*** Source data Section Begins ***

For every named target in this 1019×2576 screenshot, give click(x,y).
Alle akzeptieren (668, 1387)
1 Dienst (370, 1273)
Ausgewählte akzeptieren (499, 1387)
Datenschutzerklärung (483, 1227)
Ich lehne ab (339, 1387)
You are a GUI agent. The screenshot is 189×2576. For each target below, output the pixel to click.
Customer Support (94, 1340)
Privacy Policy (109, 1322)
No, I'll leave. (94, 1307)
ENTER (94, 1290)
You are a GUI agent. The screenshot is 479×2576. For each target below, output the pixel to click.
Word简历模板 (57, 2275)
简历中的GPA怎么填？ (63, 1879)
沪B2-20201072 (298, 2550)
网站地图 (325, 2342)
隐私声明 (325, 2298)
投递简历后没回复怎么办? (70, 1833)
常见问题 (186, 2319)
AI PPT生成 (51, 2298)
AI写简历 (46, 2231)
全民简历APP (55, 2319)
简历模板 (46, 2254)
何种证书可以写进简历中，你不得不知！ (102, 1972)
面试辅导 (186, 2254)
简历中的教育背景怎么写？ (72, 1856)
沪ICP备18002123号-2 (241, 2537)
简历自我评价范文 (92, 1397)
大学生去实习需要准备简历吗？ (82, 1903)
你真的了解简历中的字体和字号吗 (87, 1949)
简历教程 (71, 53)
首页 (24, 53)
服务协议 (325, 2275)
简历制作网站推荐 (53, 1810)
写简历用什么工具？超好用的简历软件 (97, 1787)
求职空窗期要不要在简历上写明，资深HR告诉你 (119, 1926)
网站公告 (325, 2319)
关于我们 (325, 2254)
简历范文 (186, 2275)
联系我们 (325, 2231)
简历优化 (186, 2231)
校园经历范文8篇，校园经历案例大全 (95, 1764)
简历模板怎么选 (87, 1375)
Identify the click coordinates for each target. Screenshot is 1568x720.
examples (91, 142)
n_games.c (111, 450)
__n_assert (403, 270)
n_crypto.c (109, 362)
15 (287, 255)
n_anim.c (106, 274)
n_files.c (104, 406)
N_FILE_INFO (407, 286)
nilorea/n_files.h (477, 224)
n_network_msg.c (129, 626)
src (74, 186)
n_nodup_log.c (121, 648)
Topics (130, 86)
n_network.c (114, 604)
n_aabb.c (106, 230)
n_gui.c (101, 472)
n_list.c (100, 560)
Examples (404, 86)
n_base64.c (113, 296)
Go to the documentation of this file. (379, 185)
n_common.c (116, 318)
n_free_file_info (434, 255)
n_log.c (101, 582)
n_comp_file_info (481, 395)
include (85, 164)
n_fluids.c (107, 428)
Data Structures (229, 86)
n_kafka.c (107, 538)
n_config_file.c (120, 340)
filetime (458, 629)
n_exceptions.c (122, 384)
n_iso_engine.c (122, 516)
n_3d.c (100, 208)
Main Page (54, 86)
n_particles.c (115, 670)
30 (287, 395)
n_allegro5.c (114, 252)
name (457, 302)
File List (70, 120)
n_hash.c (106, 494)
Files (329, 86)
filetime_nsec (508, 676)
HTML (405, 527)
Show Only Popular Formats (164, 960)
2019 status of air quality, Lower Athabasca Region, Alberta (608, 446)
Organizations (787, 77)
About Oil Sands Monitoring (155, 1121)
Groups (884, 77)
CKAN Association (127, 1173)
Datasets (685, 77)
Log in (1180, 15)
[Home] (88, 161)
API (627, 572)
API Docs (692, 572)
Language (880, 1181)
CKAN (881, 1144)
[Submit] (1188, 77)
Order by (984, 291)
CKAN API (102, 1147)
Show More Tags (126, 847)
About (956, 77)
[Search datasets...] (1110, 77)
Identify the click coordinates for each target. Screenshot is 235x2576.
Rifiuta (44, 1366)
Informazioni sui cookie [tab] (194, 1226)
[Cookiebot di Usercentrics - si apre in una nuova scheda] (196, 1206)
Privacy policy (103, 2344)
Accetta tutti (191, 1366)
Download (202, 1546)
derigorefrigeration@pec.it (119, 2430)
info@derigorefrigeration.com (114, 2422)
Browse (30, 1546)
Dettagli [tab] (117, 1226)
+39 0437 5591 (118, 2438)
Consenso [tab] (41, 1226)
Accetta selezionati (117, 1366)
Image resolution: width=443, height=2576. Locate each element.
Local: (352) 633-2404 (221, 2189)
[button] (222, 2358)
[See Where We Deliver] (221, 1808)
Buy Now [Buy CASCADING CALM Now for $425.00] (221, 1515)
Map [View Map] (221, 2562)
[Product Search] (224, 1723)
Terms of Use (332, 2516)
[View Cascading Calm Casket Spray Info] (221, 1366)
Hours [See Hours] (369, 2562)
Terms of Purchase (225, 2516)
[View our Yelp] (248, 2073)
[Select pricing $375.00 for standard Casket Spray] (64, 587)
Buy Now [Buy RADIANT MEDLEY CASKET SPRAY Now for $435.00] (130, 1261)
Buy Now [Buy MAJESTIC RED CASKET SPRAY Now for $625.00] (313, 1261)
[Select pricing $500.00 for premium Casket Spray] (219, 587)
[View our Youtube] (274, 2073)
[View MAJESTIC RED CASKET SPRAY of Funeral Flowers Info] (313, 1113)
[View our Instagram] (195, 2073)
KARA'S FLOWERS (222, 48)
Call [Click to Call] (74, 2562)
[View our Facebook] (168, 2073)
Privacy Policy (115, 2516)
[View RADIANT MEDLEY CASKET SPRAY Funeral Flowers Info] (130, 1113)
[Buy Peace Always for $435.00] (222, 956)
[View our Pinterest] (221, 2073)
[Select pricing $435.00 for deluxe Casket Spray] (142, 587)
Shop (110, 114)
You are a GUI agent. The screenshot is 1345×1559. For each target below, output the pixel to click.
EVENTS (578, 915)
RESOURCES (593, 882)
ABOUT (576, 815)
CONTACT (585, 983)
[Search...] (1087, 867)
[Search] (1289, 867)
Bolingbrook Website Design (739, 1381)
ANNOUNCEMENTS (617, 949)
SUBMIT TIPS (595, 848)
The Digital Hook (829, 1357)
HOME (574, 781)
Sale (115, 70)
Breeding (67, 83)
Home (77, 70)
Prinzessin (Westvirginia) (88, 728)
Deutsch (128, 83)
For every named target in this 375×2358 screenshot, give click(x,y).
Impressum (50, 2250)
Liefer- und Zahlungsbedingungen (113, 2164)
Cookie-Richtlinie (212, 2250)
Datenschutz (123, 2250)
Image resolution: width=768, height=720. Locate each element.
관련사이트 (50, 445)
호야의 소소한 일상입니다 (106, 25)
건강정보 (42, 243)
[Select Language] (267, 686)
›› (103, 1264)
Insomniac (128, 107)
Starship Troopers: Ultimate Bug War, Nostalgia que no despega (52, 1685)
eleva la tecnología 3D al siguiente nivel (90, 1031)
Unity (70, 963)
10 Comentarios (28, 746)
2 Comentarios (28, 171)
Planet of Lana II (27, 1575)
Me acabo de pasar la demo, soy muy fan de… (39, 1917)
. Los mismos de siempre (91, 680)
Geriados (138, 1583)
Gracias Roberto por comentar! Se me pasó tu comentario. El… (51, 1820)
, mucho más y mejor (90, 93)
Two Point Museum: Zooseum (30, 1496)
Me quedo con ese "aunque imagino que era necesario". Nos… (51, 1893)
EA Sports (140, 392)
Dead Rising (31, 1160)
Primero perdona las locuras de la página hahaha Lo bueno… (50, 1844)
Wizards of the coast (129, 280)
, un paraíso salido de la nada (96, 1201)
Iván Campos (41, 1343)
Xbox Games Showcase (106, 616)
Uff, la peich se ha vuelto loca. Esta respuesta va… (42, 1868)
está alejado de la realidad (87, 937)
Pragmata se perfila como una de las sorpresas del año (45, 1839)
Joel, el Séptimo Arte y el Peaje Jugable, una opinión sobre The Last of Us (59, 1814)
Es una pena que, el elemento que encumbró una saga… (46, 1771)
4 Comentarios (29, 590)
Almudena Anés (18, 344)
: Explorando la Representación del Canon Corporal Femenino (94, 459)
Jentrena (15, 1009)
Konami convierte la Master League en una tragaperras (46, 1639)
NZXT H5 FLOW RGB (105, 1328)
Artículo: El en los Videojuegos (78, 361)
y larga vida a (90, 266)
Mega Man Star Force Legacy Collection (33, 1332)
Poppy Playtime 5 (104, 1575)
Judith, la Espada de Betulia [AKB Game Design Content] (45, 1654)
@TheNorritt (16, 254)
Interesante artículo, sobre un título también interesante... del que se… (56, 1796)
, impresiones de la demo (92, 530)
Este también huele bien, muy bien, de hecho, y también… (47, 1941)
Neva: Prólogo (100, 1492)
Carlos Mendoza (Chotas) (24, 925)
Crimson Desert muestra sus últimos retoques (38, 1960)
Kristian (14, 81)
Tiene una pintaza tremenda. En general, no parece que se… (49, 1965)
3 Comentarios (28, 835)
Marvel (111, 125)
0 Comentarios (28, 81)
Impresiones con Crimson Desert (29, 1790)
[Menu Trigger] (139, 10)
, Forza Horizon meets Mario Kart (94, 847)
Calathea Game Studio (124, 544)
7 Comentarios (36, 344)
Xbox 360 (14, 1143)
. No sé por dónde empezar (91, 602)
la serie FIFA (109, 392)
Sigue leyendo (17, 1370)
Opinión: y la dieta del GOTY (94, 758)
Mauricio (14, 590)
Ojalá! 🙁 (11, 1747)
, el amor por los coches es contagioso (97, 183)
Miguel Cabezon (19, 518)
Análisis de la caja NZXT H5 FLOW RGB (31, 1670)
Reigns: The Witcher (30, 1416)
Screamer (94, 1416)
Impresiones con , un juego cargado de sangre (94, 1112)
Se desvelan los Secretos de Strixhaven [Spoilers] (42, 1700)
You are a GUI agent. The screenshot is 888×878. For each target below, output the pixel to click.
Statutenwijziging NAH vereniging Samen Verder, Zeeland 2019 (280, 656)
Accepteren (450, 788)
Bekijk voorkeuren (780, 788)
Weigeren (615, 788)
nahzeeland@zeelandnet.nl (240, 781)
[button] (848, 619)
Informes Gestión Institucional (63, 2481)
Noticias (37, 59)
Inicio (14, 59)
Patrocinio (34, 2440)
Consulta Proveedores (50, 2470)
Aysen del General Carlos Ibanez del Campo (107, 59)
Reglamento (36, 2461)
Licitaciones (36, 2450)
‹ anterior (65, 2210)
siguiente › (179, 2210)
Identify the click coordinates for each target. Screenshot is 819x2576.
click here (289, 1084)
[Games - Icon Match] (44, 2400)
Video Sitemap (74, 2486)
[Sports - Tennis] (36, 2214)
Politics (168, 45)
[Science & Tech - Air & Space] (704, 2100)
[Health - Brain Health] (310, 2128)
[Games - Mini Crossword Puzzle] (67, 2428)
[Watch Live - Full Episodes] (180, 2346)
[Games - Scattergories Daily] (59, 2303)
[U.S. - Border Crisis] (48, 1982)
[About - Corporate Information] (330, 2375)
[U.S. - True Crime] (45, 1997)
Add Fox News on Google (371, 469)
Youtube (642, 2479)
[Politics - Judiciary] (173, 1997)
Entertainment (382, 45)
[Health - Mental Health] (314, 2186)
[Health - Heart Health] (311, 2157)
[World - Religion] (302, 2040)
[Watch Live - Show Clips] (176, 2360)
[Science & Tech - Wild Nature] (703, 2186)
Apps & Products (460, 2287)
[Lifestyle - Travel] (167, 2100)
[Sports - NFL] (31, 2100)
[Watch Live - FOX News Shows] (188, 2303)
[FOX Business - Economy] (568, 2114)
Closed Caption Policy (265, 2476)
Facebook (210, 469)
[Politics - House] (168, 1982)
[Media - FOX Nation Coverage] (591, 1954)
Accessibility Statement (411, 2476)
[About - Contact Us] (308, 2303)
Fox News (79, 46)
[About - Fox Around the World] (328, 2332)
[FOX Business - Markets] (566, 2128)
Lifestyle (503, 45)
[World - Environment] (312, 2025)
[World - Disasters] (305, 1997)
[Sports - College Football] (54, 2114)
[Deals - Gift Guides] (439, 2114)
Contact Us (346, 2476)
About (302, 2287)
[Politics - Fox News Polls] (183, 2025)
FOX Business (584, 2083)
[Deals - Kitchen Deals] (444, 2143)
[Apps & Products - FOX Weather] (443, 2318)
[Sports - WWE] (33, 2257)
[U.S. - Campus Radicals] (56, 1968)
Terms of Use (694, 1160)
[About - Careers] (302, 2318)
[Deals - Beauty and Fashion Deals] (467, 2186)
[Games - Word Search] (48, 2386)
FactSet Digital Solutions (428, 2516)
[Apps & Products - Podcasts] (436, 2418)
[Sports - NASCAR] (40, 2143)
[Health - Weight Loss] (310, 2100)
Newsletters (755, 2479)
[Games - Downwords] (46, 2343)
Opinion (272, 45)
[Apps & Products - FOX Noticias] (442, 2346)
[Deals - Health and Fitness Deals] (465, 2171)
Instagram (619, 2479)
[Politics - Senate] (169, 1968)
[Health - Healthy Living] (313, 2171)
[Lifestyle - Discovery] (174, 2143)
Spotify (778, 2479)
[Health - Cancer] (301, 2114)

*** Source data Section Ends ***

- [Instructions to follow]
In the answer, give the lines from the first line of the data through the line with "No, I'll leave. (94, 1307)", exactly as they appear and with no additions.

- [Exercise response]
For every named target in this 1019×2576 screenshot, give click(x,y).
Alle akzeptieren (668, 1387)
1 Dienst (370, 1273)
Ausgewählte akzeptieren (499, 1387)
Datenschutzerklärung (483, 1227)
Ich lehne ab (339, 1387)
You are a GUI agent. The screenshot is 189×2576. For each target below, output the pixel to click.
Customer Support (94, 1340)
Privacy Policy (109, 1322)
No, I'll leave. (94, 1307)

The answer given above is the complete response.